Identifying and grooming a management successor or successors is a critical part of any succession plan. While the dealer will make the ultimate decision, the professional succession planner should play a key role in the process. A professional brings the experience to ensure selection of a qualified successor, and just as important, to identify and eliminate potential barriers to the ongoing successful operation of the dealership.

Whether the business is to be sold or transferred within the family is an important part of the contingency plan. Another consideration is the liquidity to provide for the family should something unexpected happen to the dealer. This could involve using insurance to provide for the family’s needs for cash. 

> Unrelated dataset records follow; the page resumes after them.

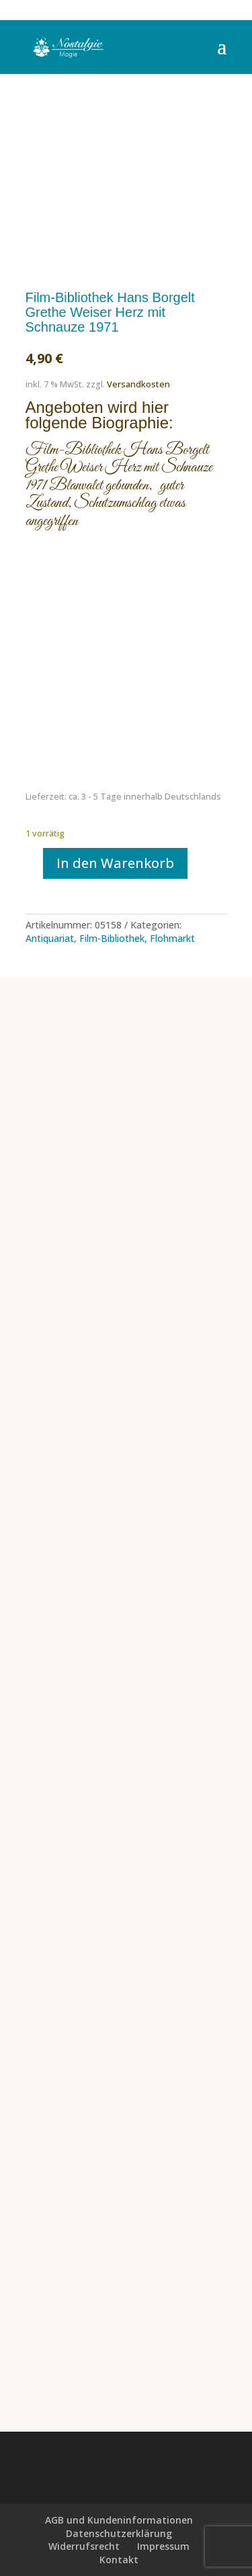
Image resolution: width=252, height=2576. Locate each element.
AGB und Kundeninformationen (119, 2520)
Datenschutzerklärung (119, 2533)
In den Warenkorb (115, 863)
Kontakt (118, 2559)
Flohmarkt (172, 938)
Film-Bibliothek (111, 938)
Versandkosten (138, 384)
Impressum (163, 2546)
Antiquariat (50, 938)
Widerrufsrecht (84, 2546)
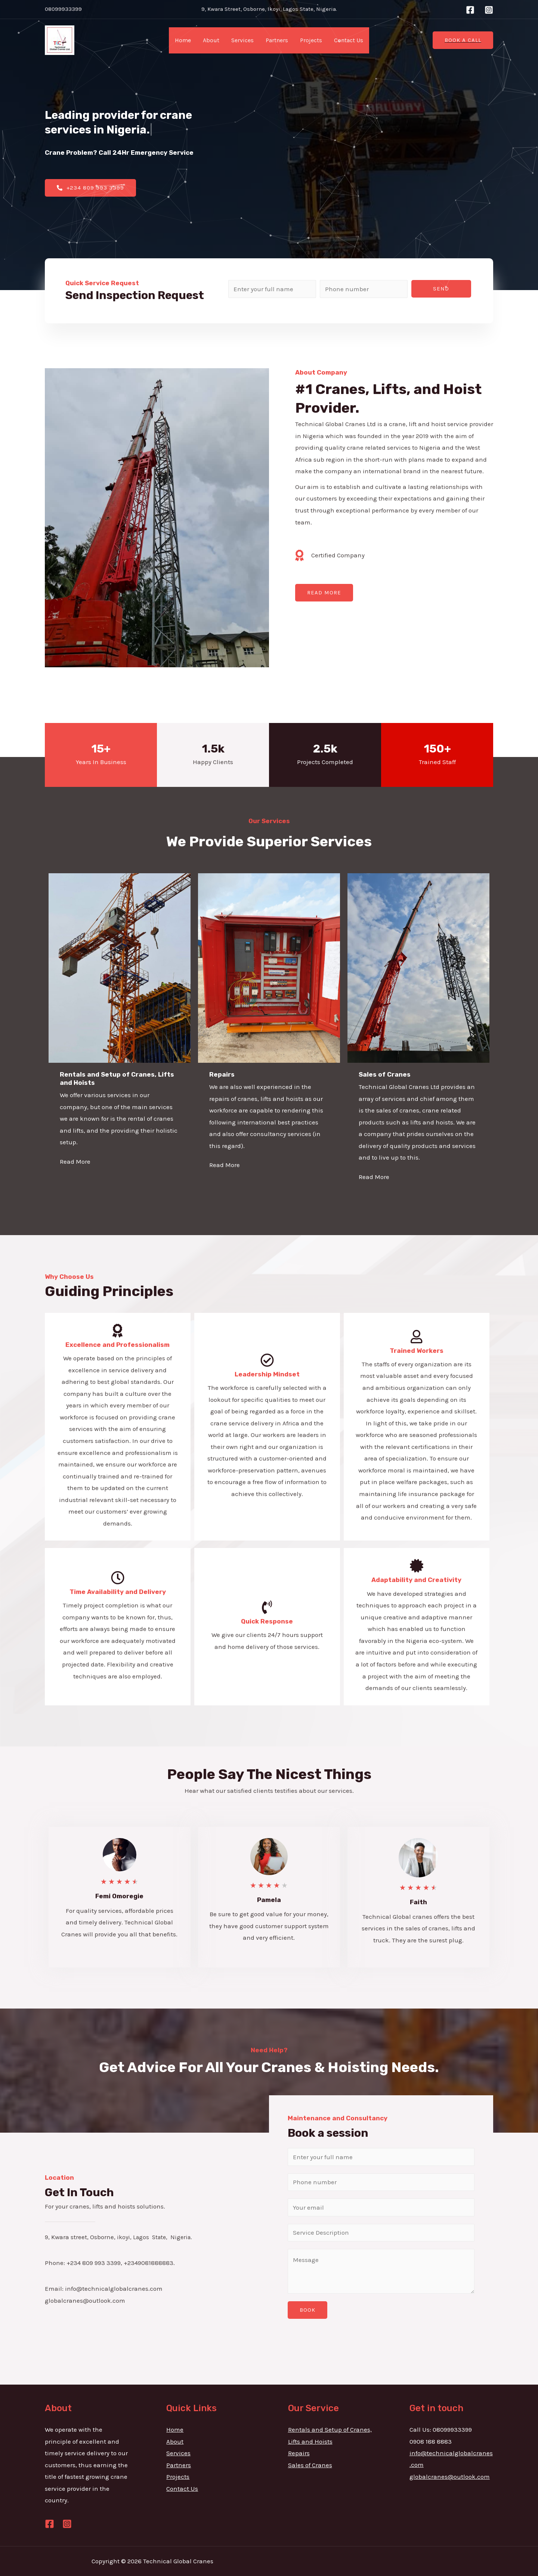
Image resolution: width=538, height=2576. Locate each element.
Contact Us (348, 40)
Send (441, 288)
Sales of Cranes (310, 2465)
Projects (311, 40)
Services (242, 40)
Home (183, 40)
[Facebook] (470, 10)
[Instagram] (489, 10)
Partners (277, 40)
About (211, 40)
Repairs (299, 2453)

If an owner’s child is to be the successor, the contingency plan should include how to objectively determine if and when the heir is ready to assume responsibility. And, as always, a plan must recognize the manufacturer’s role in approving any successor.

Steps for designing a contingency plan include:

  • Periodically review the owner’s will to ensure dealership assets are transferred in accordance with their wishes.
  • Determine the family’s liquidity needs in the event of death or disability. 
  • Identify prospective interim managers if the contingency plan is to wait until a child or other successor is capable of assuming management responsibilities. 
  • If there are multiple successors, consider buy-sell agreements to address ownership succession.
  • Purchase disability insurance where there are multiple owners to resolve disputes. The amount of the disability benefits are often less important than the ability to use the insurance company as a third-party to determine whether one of the partners is disabled. If the insurer will pay the disability claim, then the insured is considered disabled for purposes of ongoing management.

Step 10: Monitor & Adjust the Plan

Succession planning should be part of the dealership’s strategic plan, but it is also a dynamic process that needs adjusting based on the dealer’s changing goals and life circumstances.

The frequency of review varies, but we recommend at least an annual review. Changes in the owner’s personal life along with changes in tax laws, economic conditions and even in manufacturers’ sales and service agreements can create the need to redefine goals and adjust the succession plan.